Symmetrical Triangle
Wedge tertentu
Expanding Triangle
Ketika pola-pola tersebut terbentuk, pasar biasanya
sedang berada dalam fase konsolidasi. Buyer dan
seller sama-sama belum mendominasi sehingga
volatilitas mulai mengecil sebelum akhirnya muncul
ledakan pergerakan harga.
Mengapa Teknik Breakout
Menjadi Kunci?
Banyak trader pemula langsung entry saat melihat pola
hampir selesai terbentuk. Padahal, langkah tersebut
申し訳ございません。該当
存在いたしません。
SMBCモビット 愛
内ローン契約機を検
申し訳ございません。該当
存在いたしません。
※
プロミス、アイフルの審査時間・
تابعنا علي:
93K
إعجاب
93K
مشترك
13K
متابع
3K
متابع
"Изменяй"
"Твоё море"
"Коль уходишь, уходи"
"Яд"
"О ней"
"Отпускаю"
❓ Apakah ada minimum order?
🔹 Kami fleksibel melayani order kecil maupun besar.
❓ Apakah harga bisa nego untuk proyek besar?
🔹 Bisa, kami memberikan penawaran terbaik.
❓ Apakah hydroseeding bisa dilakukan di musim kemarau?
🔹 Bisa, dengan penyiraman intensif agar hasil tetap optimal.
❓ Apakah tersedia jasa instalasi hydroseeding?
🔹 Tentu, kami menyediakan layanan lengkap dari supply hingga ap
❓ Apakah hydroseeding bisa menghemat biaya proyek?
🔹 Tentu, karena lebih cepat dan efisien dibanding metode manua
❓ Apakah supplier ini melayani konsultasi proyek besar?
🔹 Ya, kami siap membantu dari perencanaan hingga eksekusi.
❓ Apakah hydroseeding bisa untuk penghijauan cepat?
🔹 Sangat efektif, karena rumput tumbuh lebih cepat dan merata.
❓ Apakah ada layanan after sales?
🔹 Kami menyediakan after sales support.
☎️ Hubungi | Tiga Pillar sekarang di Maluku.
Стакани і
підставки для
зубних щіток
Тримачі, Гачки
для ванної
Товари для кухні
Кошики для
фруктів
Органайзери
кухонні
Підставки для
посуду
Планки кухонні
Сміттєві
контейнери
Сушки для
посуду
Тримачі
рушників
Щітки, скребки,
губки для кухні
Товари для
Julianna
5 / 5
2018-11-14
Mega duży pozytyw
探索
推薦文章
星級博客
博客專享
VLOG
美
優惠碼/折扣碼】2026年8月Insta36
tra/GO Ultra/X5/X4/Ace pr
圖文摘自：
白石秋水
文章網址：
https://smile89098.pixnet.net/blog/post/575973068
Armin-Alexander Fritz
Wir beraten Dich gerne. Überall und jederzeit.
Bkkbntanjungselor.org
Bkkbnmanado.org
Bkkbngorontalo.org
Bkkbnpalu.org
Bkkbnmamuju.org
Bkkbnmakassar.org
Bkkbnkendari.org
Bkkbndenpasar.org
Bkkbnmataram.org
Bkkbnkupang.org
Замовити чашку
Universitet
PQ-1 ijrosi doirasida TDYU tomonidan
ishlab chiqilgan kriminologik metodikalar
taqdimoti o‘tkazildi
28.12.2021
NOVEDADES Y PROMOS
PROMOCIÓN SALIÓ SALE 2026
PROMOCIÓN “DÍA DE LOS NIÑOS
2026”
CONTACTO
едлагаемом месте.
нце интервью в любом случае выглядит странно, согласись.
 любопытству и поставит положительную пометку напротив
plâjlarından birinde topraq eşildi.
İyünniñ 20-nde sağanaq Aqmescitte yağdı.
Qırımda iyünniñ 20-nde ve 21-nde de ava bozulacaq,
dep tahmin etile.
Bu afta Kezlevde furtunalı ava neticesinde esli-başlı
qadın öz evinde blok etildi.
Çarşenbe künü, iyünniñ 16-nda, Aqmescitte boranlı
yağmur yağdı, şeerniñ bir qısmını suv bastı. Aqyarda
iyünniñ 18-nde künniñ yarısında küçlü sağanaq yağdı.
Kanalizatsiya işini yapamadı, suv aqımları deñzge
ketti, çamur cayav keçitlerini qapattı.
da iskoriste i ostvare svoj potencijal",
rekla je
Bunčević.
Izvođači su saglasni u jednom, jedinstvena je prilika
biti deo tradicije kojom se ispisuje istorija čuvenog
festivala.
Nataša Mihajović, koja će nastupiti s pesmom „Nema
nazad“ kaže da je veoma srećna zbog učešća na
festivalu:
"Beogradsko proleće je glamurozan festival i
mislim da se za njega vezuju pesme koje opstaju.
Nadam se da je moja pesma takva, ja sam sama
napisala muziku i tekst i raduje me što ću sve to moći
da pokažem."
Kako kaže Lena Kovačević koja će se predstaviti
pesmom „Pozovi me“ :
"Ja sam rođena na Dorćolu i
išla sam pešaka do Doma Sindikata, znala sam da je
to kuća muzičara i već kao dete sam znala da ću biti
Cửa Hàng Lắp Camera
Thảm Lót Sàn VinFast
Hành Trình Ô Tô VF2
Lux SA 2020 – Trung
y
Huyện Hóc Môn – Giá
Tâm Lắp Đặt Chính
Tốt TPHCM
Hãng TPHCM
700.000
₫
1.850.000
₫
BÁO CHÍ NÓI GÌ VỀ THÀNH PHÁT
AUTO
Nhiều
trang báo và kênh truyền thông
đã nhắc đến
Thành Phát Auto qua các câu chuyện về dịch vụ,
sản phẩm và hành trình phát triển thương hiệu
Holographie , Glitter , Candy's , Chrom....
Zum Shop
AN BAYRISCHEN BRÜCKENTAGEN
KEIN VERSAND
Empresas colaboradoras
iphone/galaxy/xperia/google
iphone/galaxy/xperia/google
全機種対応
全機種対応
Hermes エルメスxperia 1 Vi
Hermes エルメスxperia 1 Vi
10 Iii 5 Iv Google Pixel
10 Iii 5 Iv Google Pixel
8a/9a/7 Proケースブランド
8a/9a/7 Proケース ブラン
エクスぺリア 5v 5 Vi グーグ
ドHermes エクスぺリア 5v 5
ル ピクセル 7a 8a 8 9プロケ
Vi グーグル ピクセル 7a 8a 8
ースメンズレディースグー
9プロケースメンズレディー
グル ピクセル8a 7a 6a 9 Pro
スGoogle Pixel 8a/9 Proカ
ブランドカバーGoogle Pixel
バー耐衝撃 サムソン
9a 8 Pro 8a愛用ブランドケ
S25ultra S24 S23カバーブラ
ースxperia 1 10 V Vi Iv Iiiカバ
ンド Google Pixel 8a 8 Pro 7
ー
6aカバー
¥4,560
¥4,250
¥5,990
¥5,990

---*---

# Assignment
For this task, write out exactly the lines of the entries above, starting at the line with "Bkkbnpalu.org" and ending at the line with "İyünniñ 20-nde sağanaq Aqmescitte yağdı.", both included, and no others.

# Written answer
Bkkbnpalu.org
Bkkbnmamuju.org
Bkkbnmakassar.org
Bkkbnkendari.org
Bkkbndenpasar.org
Bkkbnmataram.org
Bkkbnkupang.org
Замовити чашку
Universitet
PQ-1 ijrosi doirasida TDYU tomonidan
ishlab chiqilgan kriminologik metodikalar
taqdimoti o‘tkazildi
28.12.2021
NOVEDADES Y PROMOS
PROMOCIÓN SALIÓ SALE 2026
PROMOCIÓN “DÍA DE LOS NIÑOS
2026”
CONTACTO
едлагаемом месте.
нце интервью в любом случае выглядит странно, согласись.
 любопытству и поставит положительную пометку напротив
plâjlarından birinde topraq eşildi.
İyünniñ 20-nde sağanaq Aqmescitte yağdı.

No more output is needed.